Perhaps the most conservative approach for federal prosecutors to take would be an indictment in the alternative under both main prongs of 42 USC §245(b) – the “federally protected activities” prong that does not require proof of racial animus, and the prong that explicitly requires racial motivation and deprivation of state amenities. As to the latter, Trayvon, like Yankel Rosenbaum, used public streets to commute to the 7-11, and Florida has its own “fair housing” civil rights law. After hearing all the evidence and arguments, the jury could be given carefully drawn jury instructions reflecting both theories of the case.
Fortunately, the George Zimmermans of the world do not get to make their own so-called “neighborhood watch” rules (ones that give the entire concept a bad name), nor can they be allowed to abrogate other people’s civil rights with impunity. Most especially, other peoples’ right to exercise their civil rights and maintain their lives.

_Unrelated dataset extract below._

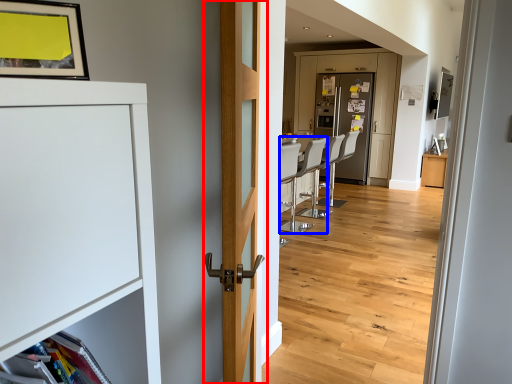 Question: Which object is further to the camera taking this photo, door (highlighted by a red box) or armchair (highlighted by a blue box)?

Choices:
 (A) door
 (B) armchair

Answer: (B) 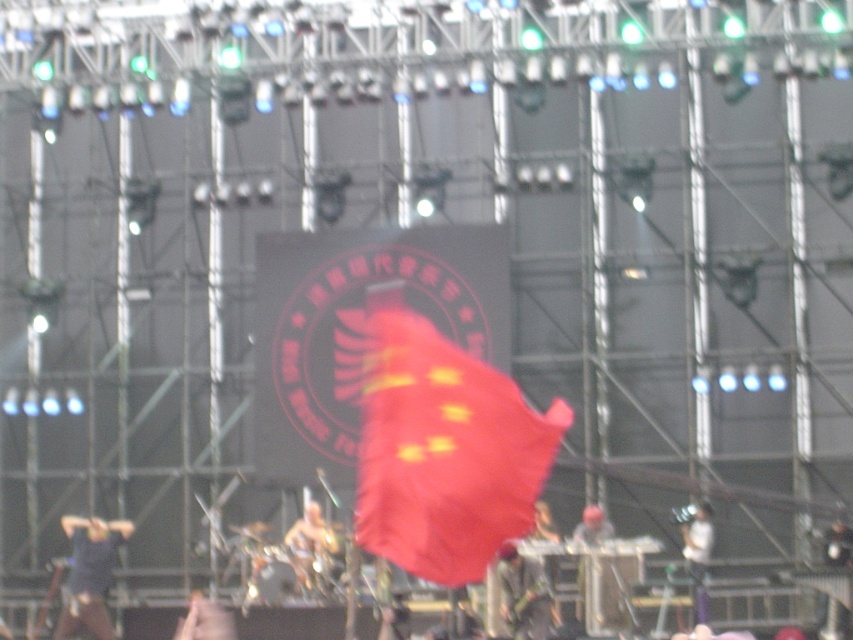 You are a photographer at the concert. You need to capture a photo where both the dark gray fabric at lower center and the smooth white shirt at center are clearly visible. Which object should you focus on to ensure both are in sharp focus?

In a federal criminal prosecution Mr. Zimmerman would still be able to assert that he killed Martin in self-defense. However, under federal law (as under Florida law even today) Zimmerman’s self-defense argument would fail if a jury determined that Zimmerman’s stalking of Martin started the confrontation. (Florida prosecutors failed to vehemently protest Judge Nelson’s decision not to give that jury instruction.) And, as to that and a myriad of other issues in the state criminal case, it is unimaginable that seasoned federal criminal prosecutors would permit Mr. Zimmerman’s “dream team” defense attorneys to run circles around them the way Zimmerman’s counsel did Florida’s bumbling prosecutors. (Among the state prosecutors’ monumental errors was to introduce materials in which Zimmerman told his version of events without having to endure any cross-examination.)
For President Obama and Attorney General Holder this is a (if not the) “defining moment” of their tenures in the nation’s highest offices: The president’s thoughtful statement of July 19th and the constructive (but too-limited) initiatives he alluded to, must not be a sop the African-American community and all concerned citizens receive INSTEAD of justice for Trayvon Martin and his parents.
To prosecute under either or both prongs of 18 USC § 245(b), Attorney General Holder or another senior U.S. Justice Department official has to certify that “in his judgment a prosecution by the United States is in the public interest and necessary to secure substantial justice.”
Few propositions regarding matters of state have ever been more self-evident.
Eric C. Jacobson is a public interest lawyer living in Los Angeles.